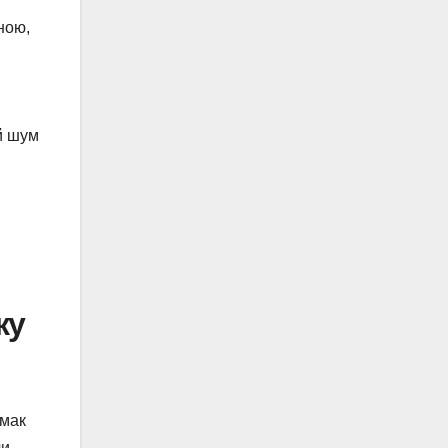
ною,
й шум
ку
смак
чи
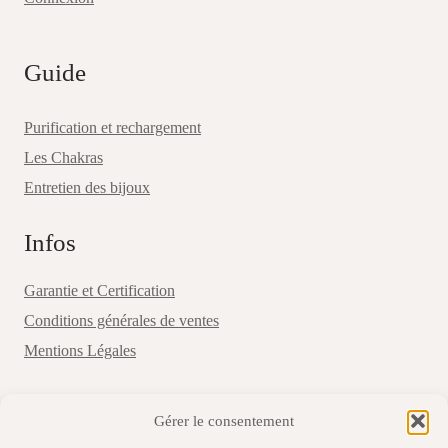
Guide
Purification et rechargement
Les Chakras
Entretien des bijoux
Infos
Garantie et Certification
Conditions générales de ventes
Mentions Légales
Coordonnées
Gérer le consentement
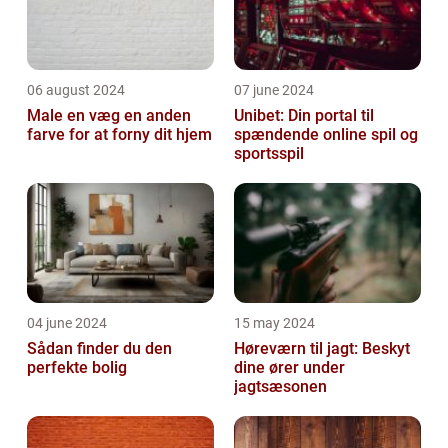
06 august 2024
07 june 2024
Male en væg en anden
Unibet: Din portal til
farve for at forny dit hjem
spændende online spil og
sportsspil
04 june 2024
15 may 2024
Sådan finder du den
Høreværn til jagt: Beskyt
perfekte bolig
dine ører under
jagtsæsonen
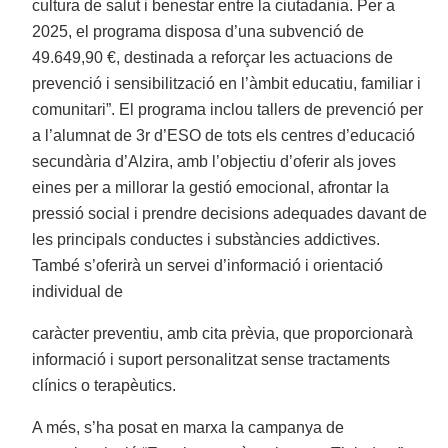
cultura de salut i benestar entre la ciutadania. Per a
2025, el programa disposa d’una subvenció de
49.649,90 €, destinada a reforçar les actuacions de
prevenció i sensibilització en l’àmbit educatiu, familiar i
comunitari”. El programa inclou tallers de prevenció per
a l’alumnat de 3r d’ESO de tots els centres d’educació
secundària d’Alzira, amb l’objectiu d’oferir als joves
eines per a millorar la gestió emocional, afrontar la
pressió social i prendre decisions adequades davant de
les principals conductes i substàncies addictives.
També s’oferirà un servei d’informació i orientació
individual de
caràcter preventiu, amb cita prèvia, que proporcionarà
informació i suport personalitzat sense tractaments
clínics o terapèutics.
A més, s’ha posat en marxa la campanya de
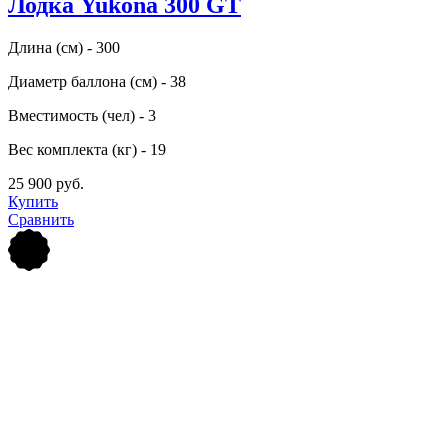
Лодка Yukona 300 GT
Длина (см) - 300
Диаметр баллона (см) - 38
Вместимость (чел) - 3
Вес комплекта (кг) - 19
25 900 руб.
Купить
Сравнить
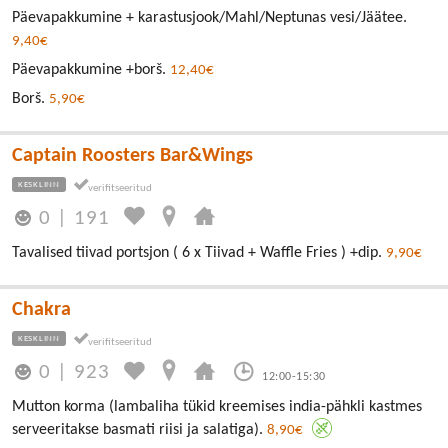
Päevapakkumine + karastusjook/Mahl/Neptunas vesi/Jäätee.
9,40€
Päevapakkumine +borš.
12,40€
Borš.
5,90€
Captain Roosters Bar&Wings
KESKLINN
0
|
191
Tavalised tiivad portsjon ( 6 x Tiivad + Waffle Fries ) +dip.
9,90€
Chakra
KESKLINN
0
|
923
12:00-15:30
Mutton korma (lambaliha tükid kreemises india-pähkli kastmes
serveeritakse basmati riisi ja salatiga).
8,90€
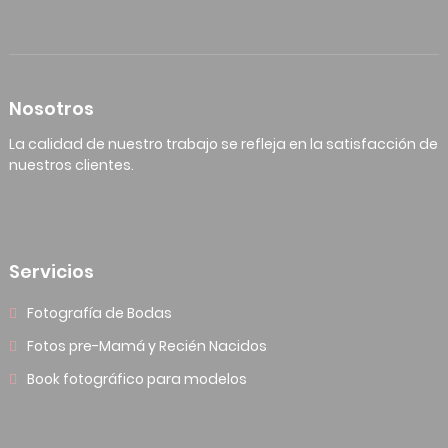
Nosotros
La calidad de nuestro trabajo se refleja en la satisfacción de
nuestros clientes.
Servicios
Fotografía de Bodas
Fotos pre-Mamá y Recién Nacidos
Book fotográfico para modelos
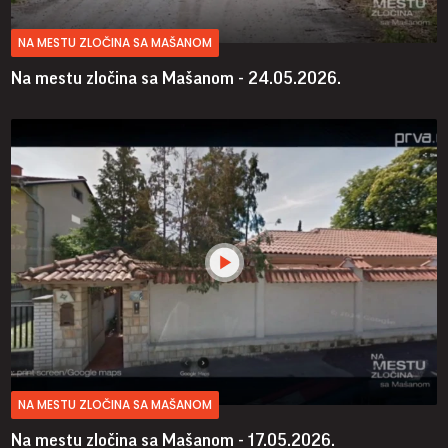
NA MESTU ZLOČINA SA MAŠANOM
Na mestu zločina sa Mašanom - 24.05.2026.
NA MESTU ZLOČINA SA MAŠANOM
Na mestu zločina sa Mašanom - 17.05.2026.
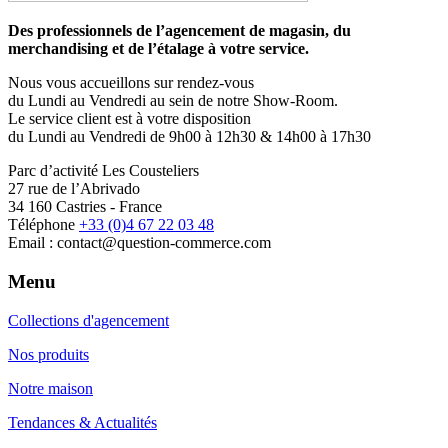
Des professionnels de l’agencement de magasin, du
merchandising et de l’étalage à votre service.
Nous vous accueillons sur rendez-vous
du Lundi au Vendredi au sein de notre Show-Room.
Le service client est à votre disposition
du Lundi au Vendredi de 9h00 à 12h30 & 14h00 à 17h30
Parc d’activité Les Cousteliers
27 rue de l’Abrivado
34 160 Castries - France
Téléphone
+33 (0)4 67 22 03 48
Email : contact@question-commerce.com
Menu
Collections d'agencement
Nos produits
Notre maison
Tendances & Actualités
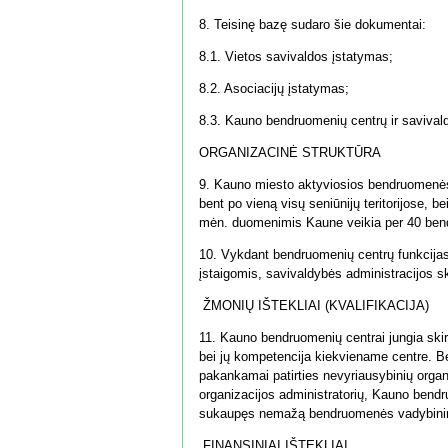
8. Teisinę bazę sudaro šie dokumentai:
8.1. Vietos savivaldos įstatymas;
8.2. Asociacijų įstatymas;
8.3. Kauno bendruomenių centrų ir savival
ORGANIZACINĖ STRUKTŪRA
9. Kauno miesto aktyviosios bendruomenės 
bent po vieną visų seniūnijų teritorijose, 
mėn. duomenimis Kaune veikia per 40 ben
10. Vykdant bendruomenių centrų funkcijas,
įstaigomis, savivaldybės administracijos s
ŽMONIŲ IŠTEKLIAI (KVALIFIKACIJA)
11. Kauno bendruomenių centrai jungia skir
bei jų kompetencija kiekviename centre. Be
pakankamai patirties nevyriausybinių organiz
organizacijos administratorių, Kauno bendru
sukaupęs nemažą bendruomenės vadybinink
FINANSINIAI IŠTEKLIAI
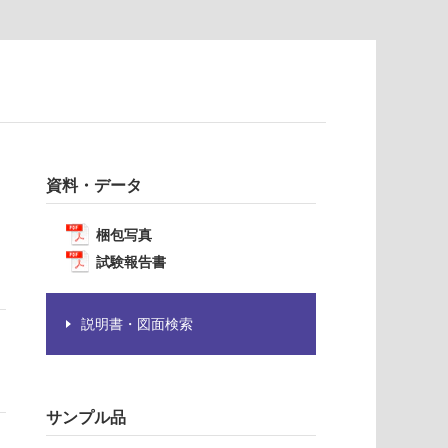
資料・データ
梱包写真
試験報告書
説明書・図面検索
サンプル品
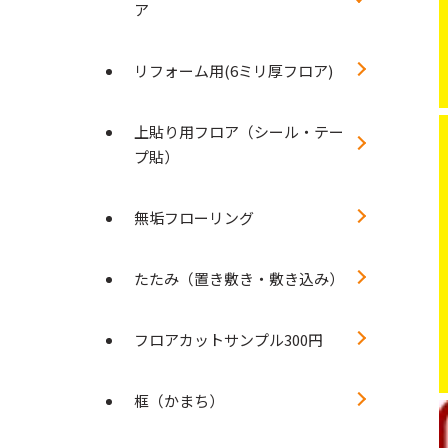
ア
リフォーム用(6ミリ厚フロア)
上貼り用フロア（シール・テー
プ貼）
無垢フローリング
たたみ（置き敷き・敷き込み）
フロアカットサンプル300円
框（かまち）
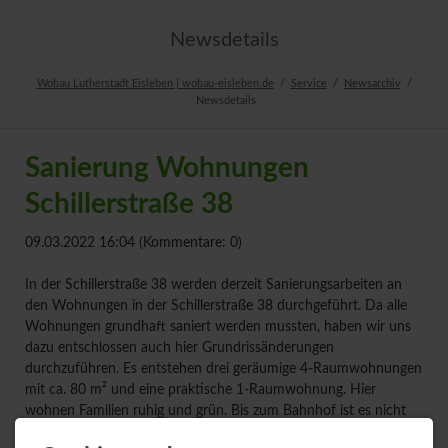
Newsdetails
Wobau Lutherstadt Eisleben | wobau-eisleben.de
Service
Newsarchiv
Newsdetails
Sanierung Wohnungen
Schillerstraße 38
09.03.2022 16:04
(Kommentare: 0)
In der Schillerstraße 38 werden derzeit Sanierungsarbeiten an
den Wohnungen in der Schillerstraße 38 durchgeführt. Da alle
Wohnungen grundhaft saniert werden mussten, haben wir uns
dazu entschlossen auch hier Grundrissänderungen
durchzuführen. Es entstehen drei geräumige 4-Raumwohnungen
mit ca. 80 m² und eine praktische 1-Raumwohnung. Hier
wohnen Familien ruhig und grün. Bis zum Bahnhof ist es nicht
weit. Der Spielplatz ist gleich um die Ecke. Auch die Anbindung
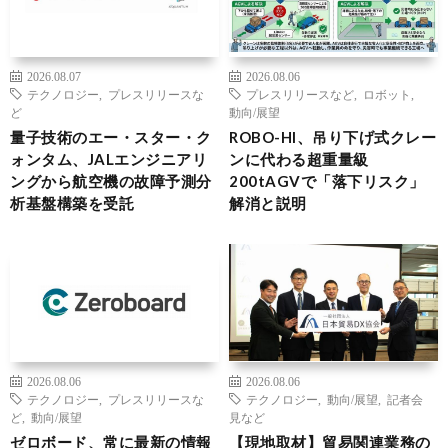
2026.08.07
2026.08.06
テクノロジー
,
プレスリリースな
プレスリリースなど
,
ロボット
,
ど
動向/展望
量子技術のエー・スター・ク
ROBO-HI、吊り下げ式クレー
ォンタム、JALエンジニアリ
ンに代わる超重量級
ングから航空機の故障予測分
200tAGVで「落下リスク」
析基盤構築を受託
解消と説明
2026.08.06
2026.08.06
テクノロジー
,
プレスリリースな
テクノロジー
,
動向/展望
,
記者会
ど
,
動向/展望
見など
ゼロボード、常に最新の情報
【現地取材】貿易関連業務の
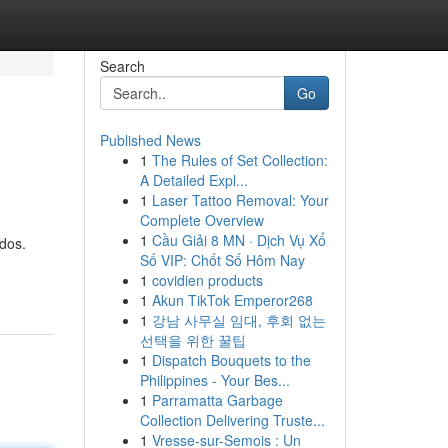
Search
Go
Published News
1
The Rules of Set Collection:
A Detailed Expl...
1
Laser Tattoo Removal: Your
Complete Overview
1
Cầu Giải 8 MN · Dịch Vụ Xổ
ados.
Số VIP: Chốt Số Hôm Nay
1
covidien products
1
Akun TikTok Emperor268
1
강남 사무실 임대, 후회 없는
선택을 위한 꿀팁
1
Dispatch Bouquets to the
Philippines - Your Bes...
1
Parramatta Garbage
Collection Delivering Truste...
1
Vresse-sur-Semois : Un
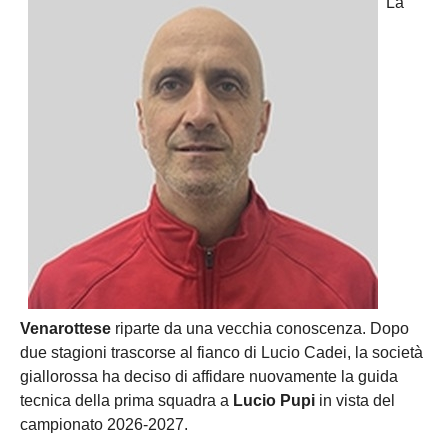
La
Venarottese
riparte da una vecchia conoscenza. Dopo
due stagioni trascorse al fianco di Lucio Cadei, la società
giallorossa ha deciso di affidare nuovamente la guida
tecnica della prima squadra a
Lucio Pupi
in vista del
campionato 2026-2027.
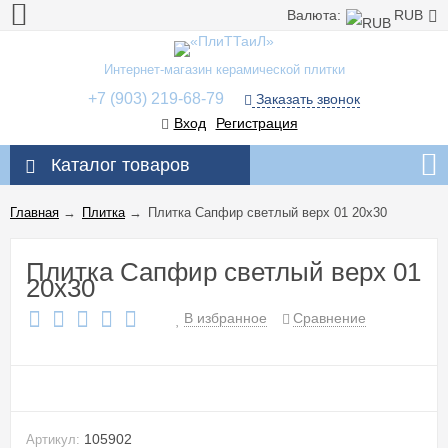
Валюта:
RUB
Интернет-магазин керамической плитки
+7 (903) 219-68-79
Заказать звонок
Вход
Регистрация
Каталог товаров
Главная
→
Плитка
→
Плитка Сапфир светлый верх 01 20x30
Плитка Сапфир светлый верх 01
20x30
В избранное
Сравнение
105902
Артикул:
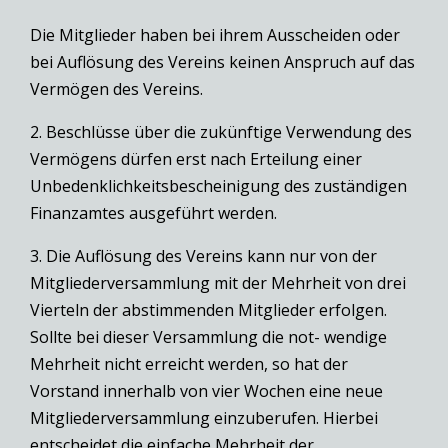
Die Mitglieder haben bei ihrem Ausscheiden oder
bei Auflösung des Vereins keinen Anspruch auf das
Vermögen des Vereins.
2. Beschlüsse über die zukünftige Verwendung des
Vermögens dürfen erst nach Erteilung einer
Unbedenklichkeitsbescheinigung des zuständigen
Finanzamtes ausgeführt werden.
3. Die Auflösung des Vereins kann nur von der
Mitgliederversammlung mit der Mehrheit von drei
Vierteln der abstimmenden Mitglieder erfolgen.
Sollte bei dieser Versammlung die not- wendige
Mehrheit nicht erreicht werden, so hat der
Vorstand innerhalb von vier Wochen eine neue
Mitgliederversammlung einzuberufen. Hierbei
entscheidet die einfache Mehrheit der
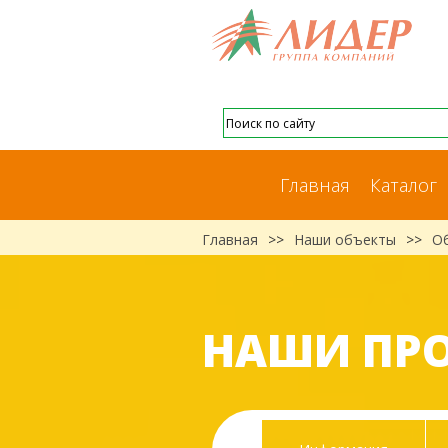
Главная
Каталог
Главная
>>
Наши объекты
>>
О
НАШИ ПР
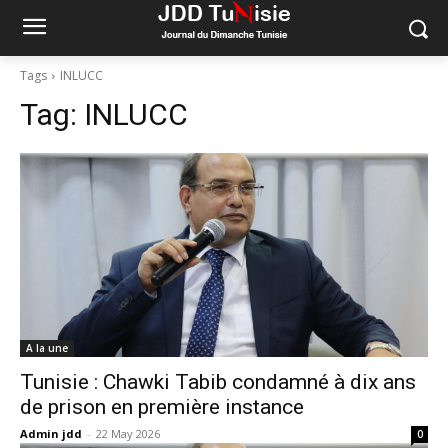
Tags
INLUCC
Tag:
INLUCC
A la une
Tunisie : Chawki Tabib condamné à dix ans
de prison en première instance
Admin jdd
-
22 May 2026
0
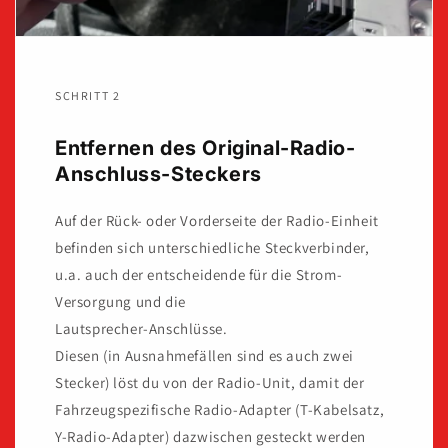
SCHRITT 2
Entfernen des Original-Radio-
Anschluss-Steckers
Auf der Rück- oder Vorderseite der Radio-Einheit
befinden sich unterschiedliche Steckverbinder,
u.a. auch der entscheidende für die Strom-
Versorgung und die
Lautsprecher-Anschlüsse.
Diesen (in Ausnahmefällen sind es auch zwei
Stecker) löst du von der Radio-Unit, damit der
Fahrzeugspezifische Radio-Adapter (T-Kabelsatz,
Y-Radio-Adapter) dazwischen gesteckt werden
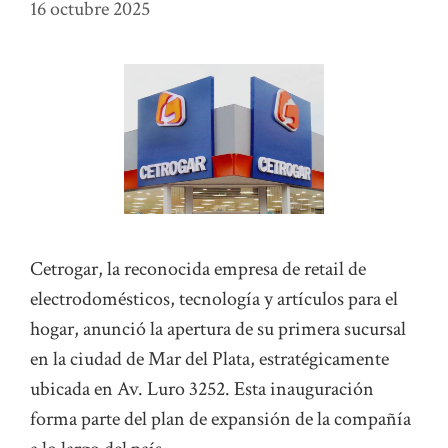
16 octubre 2025
Cetrogar, la reconocida empresa de retail de
electrodomésticos, tecnología y artículos para el
hogar, anunció la apertura de su primera sucursal
en la ciudad de Mar del Plata, estratégicamente
ubicada en Av. Luro 3252. Esta inauguración
forma parte del plan de expansión de la compañía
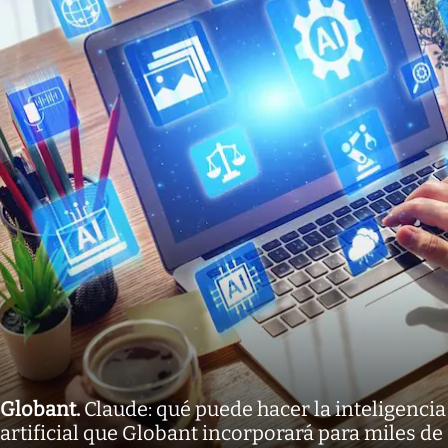
Globant
.
Claude: qué puede hacer la inteligencia
artificial que Globant incorporará para miles de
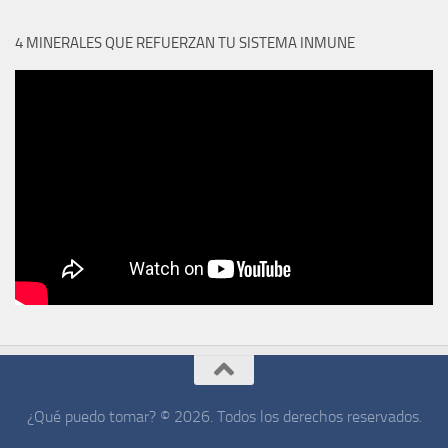
4 MINERALES QUE REFUERZAN TU SISTEMA INMUNE
¿Qué puedo tomar? © 2026. Todos los derechos reservados.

* [Work required]: Return exactly the lines that appear in the data above between the line containing "Fotos pre-Mamá y Recién Nacidos" and the line containing "merchandising et de", both of which are included, and leave the pictures out.

* [Solution for this exercise]:
Fotos pre-Mamá y Recién Nacidos
Book fotográfico para modelos
NA MESTU ZLOČINA SA MAŠANOM
Na mestu zločina sa Mašanom - 24.05.2026.
NA MESTU ZLOČINA SA MAŠANOM
Na mestu zločina sa Mašanom - 17.05.2026.
Des professionnels de l’agencement de magasin, du
merchandising et de l’étalage à votre service.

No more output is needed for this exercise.